Storyboarding is never an easy task, regardless of what film genre you’re working with. However, horror films require some very specific style choices (if you’re going down the more conventional horror route), which need to be reflected in your storyboard.
If you’re looking for somewhere to start with your storyboard, you can find different storyboard templates here. Now, here are 7 things to remember when storyboarding horror films. Hopefully, you’ll be running and peeing in fear!
Yes, they’re a cheap trope used to suddenly frighten an audience, but they are a horror movie staple, even if you find a unique or different way to do them. If you’re going to plan a jump scare for part of your horror film, be sure to indicate this in the notes next to your storyboard panel. If the shot before the jump scare lingers for a long time to build up tension, be sure to mention this in the previous panel too, otherwise your storyboard won’t make sense.

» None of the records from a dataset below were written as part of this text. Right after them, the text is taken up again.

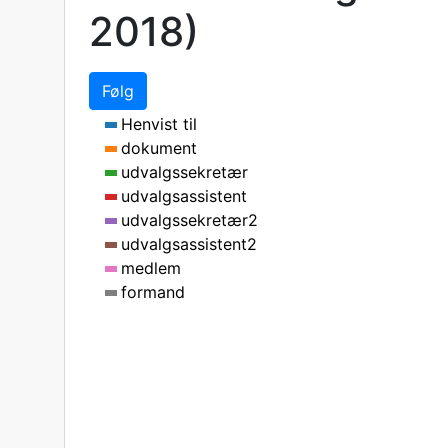
2018)
Følg
Henvist til
dokument
udvalgssekretær
udvalgsassistent
udvalgssekretær2
udvalgsassistent2
medlem
formand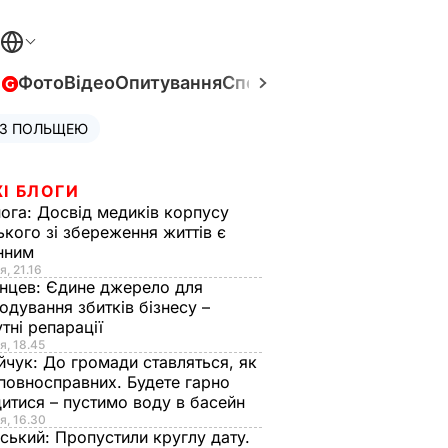
в
Фото
Відео
Опитування
Спецпроєкти
Війна в Укра
 З ПОЛЬЩЕЮ
І БЛОГИ
нога:
Досвід медиків корпусу
ького зі збереження життів є
інним
я, 21.16
нцев:
Єдине джерело для
одування збитків бізнесу –
тні репарації
я, 18.45
йчук:
До громади ставляться, як
повносправних. Будете гарно
итися – пустимо воду в басейн
я, 16.30
ський:
Пропустили круглу дату.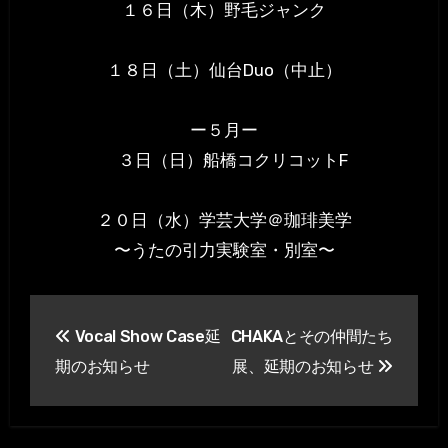
１６日（木）野毛ジャンク
１８日（土）仙台Duo（中止）
ー５月ー
３日（日）船橋コクリコットF
２０日（水）学芸大学＠珈琲美学
〜うたの引力実験室・別室〜
投
Vocal Show Case延
CHAKAとその仲間たち
稿
期のお知らせ
展、延期のお知らせ
ナ
ビ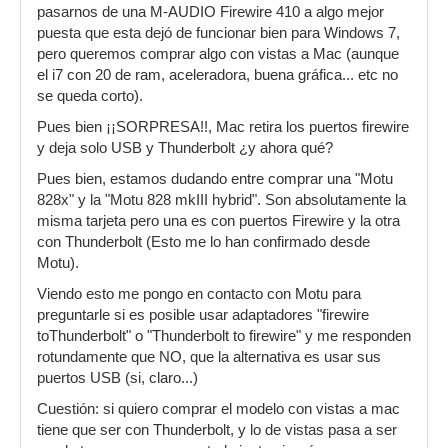
pasarnos de una M-AUDIO Firewire 410 a algo mejor
puesta que esta dejó de funcionar bien para Windows 7,
pero queremos comprar algo con vistas a Mac (aunque
el i7 con 20 de ram, aceleradora, buena gráfica... etc no
se queda corto).
Pues bien ¡¡SORPRESA!!, Mac retira los puertos firewire
y deja solo USB y Thunderbolt ¿y ahora qué?
Pues bien, estamos dudando entre comprar una "Motu
828x" y la "Motu 828 mkIII hybrid". Son absolutamente la
misma tarjeta pero una es con puertos Firewire y la otra
con Thunderbolt (Esto me lo han confirmado desde
Motu).
Viendo esto me pongo en contacto con Motu para
preguntarle si es posible usar adaptadores "firewire
toThunderbolt" o "Thunderbolt to firewire" y me responden
rotundamente que NO, que la alternativa es usar sus
puertos USB (si, claro...)
Cuestión: si quiero comprar el modelo con vistas a mac
tiene que ser con Thunderbolt, y lo de vistas pasa a ser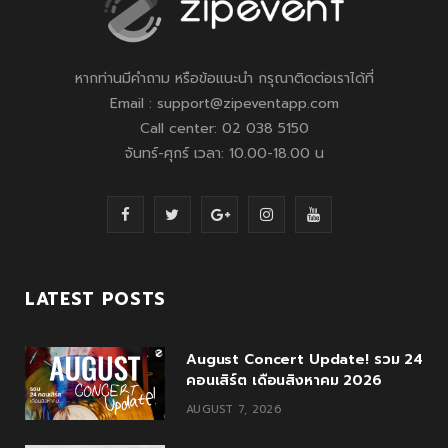
หากท่านมีคำถาม หรือข้อแนะนำ กรุณาติดต่อเราได้ที่
Email : support@zipeventapp.com
Call center: 02 038 5150
จันทร์-ศุกร์ เวลา: 10.00-18.00 น
F
T
G
I
Y
a
w
o
n
o
c
i
o
s
u
LATEST POSTS
e
t
g
t
T
August Concert Update! รวม 24
b
t
l
a
u
คอนเสิร์ต เดือนสิงหาคม 2026
o
e
e
g
b
AUGUST 7, 2026
o
r
P
r
e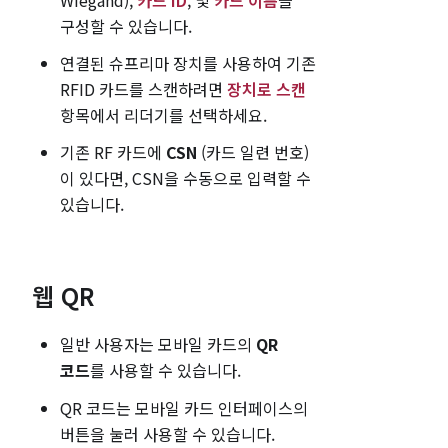
구성할 수 있습니다.
연결된 슈프리마 장치를 사용하여 기존
RFID 카드를 스캔하려면
장치로 스캔
항목에서 리더기를 선택하세요.
기존 RF 카드에
CSN
(카드 일련 번호)
이 있다면, CSN을 수동으로 입력할 수
있습니다.
웹 QR
일반 사용자는 모바일 카드의
QR
코드
를 사용할 수 있습니다.
QR 코드는 모바일 카드 인터페이스의
버튼을 눌러 사용할 수 있습니다.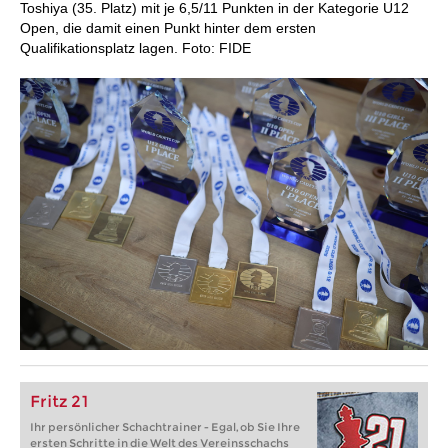
Toshiya (35. Platz) mit je 6,5/11 Punkten in der Kategorie U12
Open, die damit einen Punkt hinter dem ersten
Qualifikationsplatz lagen. Foto: FIDE
Fritz 21
Ihr persönlicher Schachtrainer - Egal, ob Sie Ihre
ersten Schritte in die Welt des Vereinsschachs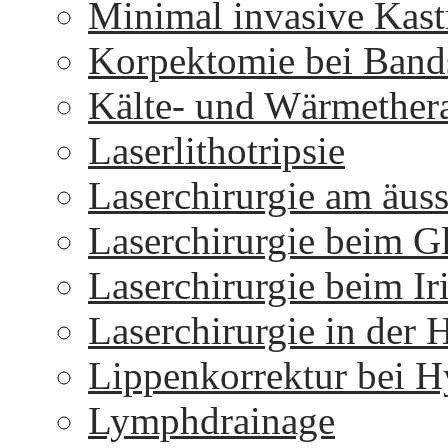
Minimal invasive Kast
Korpektomie bei Bands
Kälte- und Wärmether
Laserlithotripsie
Laserchirurgie am äus
Laserchirurgie beim 
Laserchirurgie beim I
Laserchirurgie in der 
Lippenkorrektur bei H
Lymphdrainage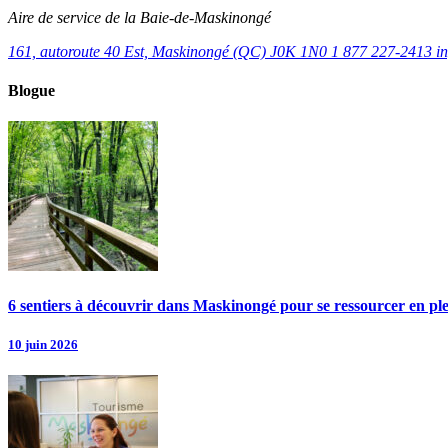
Aire de service de la Baie-de-Maskinongé
161, autoroute 40 Est, Maskinongé (QC) J0K 1N0
1 877 227-2413
i
Blogue
6 sentiers à découvrir dans Maskinongé pour se ressourcer en pl
10 juin 2026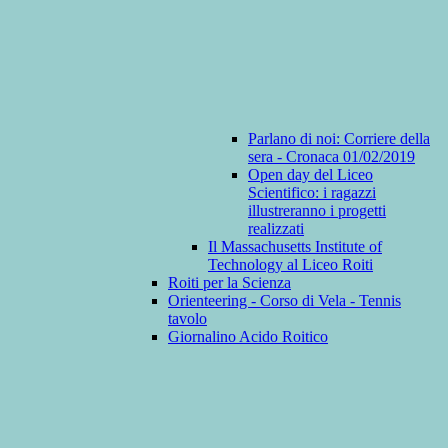
Parlano di noi: Corriere della
sera - Cronaca 01/02/2019
Open day del Liceo
Scientifico: i ragazzi
illustreranno i progetti
realizzati
Il Massachusetts Institute of
Technology al Liceo Roiti
Roiti per la Scienza
Orienteering - Corso di Vela - Tennis
tavolo
Giornalino Acido Roitico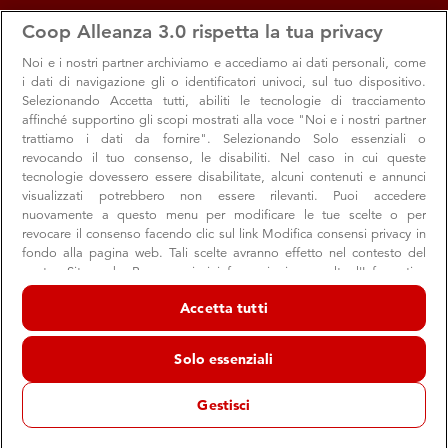
apps
storefront
account_circle
Coop Alleanza 3.0 rispetta la tua privacy
Menu
Seleziona
Accedi
Noi e i nostri
partner archiviamo e accediamo ai dati personali, come
i dati di navigazione gli o identificatori univoci, sul tuo dispositivo.
Selezionando Accetta tutti, abiliti le tecnologie di tracciamento
affinché supportino gli scopi mostrati alla voce "Noi e i nostri partner
trattiamo i dati da fornire". Selezionando Solo essenziali o
revocando il tuo consenso, le disabiliti. Nel caso in cui queste
tecnologie dovessero essere disabilitate, alcuni contenuti e annunci
visualizzati potrebbero non essere rilevanti. Puoi accedere
nuovamente a questo menu per modificare le tue scelte o per
revocare il consenso facendo clic sul link Modifica consensi privacy in
fondo alla pagina web. Tali scelte avranno effetto nel contesto del
ECONOMIA CIRCOLARE
nostro Sito web. Per maggiori informazioni, consulta l'Informativa
sulla privacy.
Accetta tutti
Noi e i nostri partner trattiamo i dati per fornire:
Archiviare informazioni su dispositivo e/o accedervi. Dati di
Solo essenziali
geolocalizzazione precisi e identificazione attraverso la scansione del
dispositivo. Pubblicità e contenuti personalizzati, misurazione delle
prestazioni dei contenuti e degli annunci, ricerche sul pubblico,
Gestisci
sviluppo di servizi.
Elenco dei partner (fornitori)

You might not be a cinematographer, but you want to give your camera crew an idea of the lighting you desire in your scenes. If you’re shooting a horror, chances are that you’ll have several underexposed scenes with shadowy areas, giving off a sense of mysteriousness and a fear of the unknown. Try using pencil shading to accentuate the dark parts of the scene in your panels, giving a feel for the overall tone of the lighting.
3. Lingering Shots
As audiences, we’ve come to expect that films and TV will be action-packed, so when shots linger and show us people doing mundane, everyday things, we become nervous and expect something terrible to happen. Often, you’ll find that a shot will linger on a character doing the dishes, watching TV, making a drink, or some other everyday tasks. Be sure to make a note of this in your storyboard and give it some context, otherwise it could be mistaken for a throwaway unnecessary shot.
4. Tight Frames
If you’re storyboarding your horror film, I’d recommend making extended use of close-ups and extreme close-ups — often used in horror to focus attention on a particular theme/character and emphasize their facial expressions and emotion in a scene. This can also be done to leave mystery for the audience – if we can’t see the entire scene because the shot is tight on a character’s face; we assume that something sinister is about to creep up behind them.
5. Think About Sound
Sound is so, so, SO important in horror films. The score and sound effects of a horror film can make or break the terrifying feel that a director is going for. Be sure to indicate sound in your storyboard, whether its diegetic sound, non-diegetic sound, or music. Play with silence, unnatural sounds, high-frequency squeals, and tense music. The soundscape of your scenes sets the atmosphere -– presumably a terrifying one — so don’t forget to think about them when drawing up your panels.
6. Slow Zooms
If you’re looking to create suspense and tension within a scene, slow zooms are a great way to do this. If you watch horror films carefully, you’ll often see slow zooms used to create a sense of unease in the viewer. It might be used in an establishing shot of a scary scene, or perhaps when a character is explaining something terrifying that happened to them. If you’re going to use slow zooms for effect, make sure you indicate this in your storyboard. You might want to make a note of it in the shot list or use the arrows around the panel to indicate camera movement.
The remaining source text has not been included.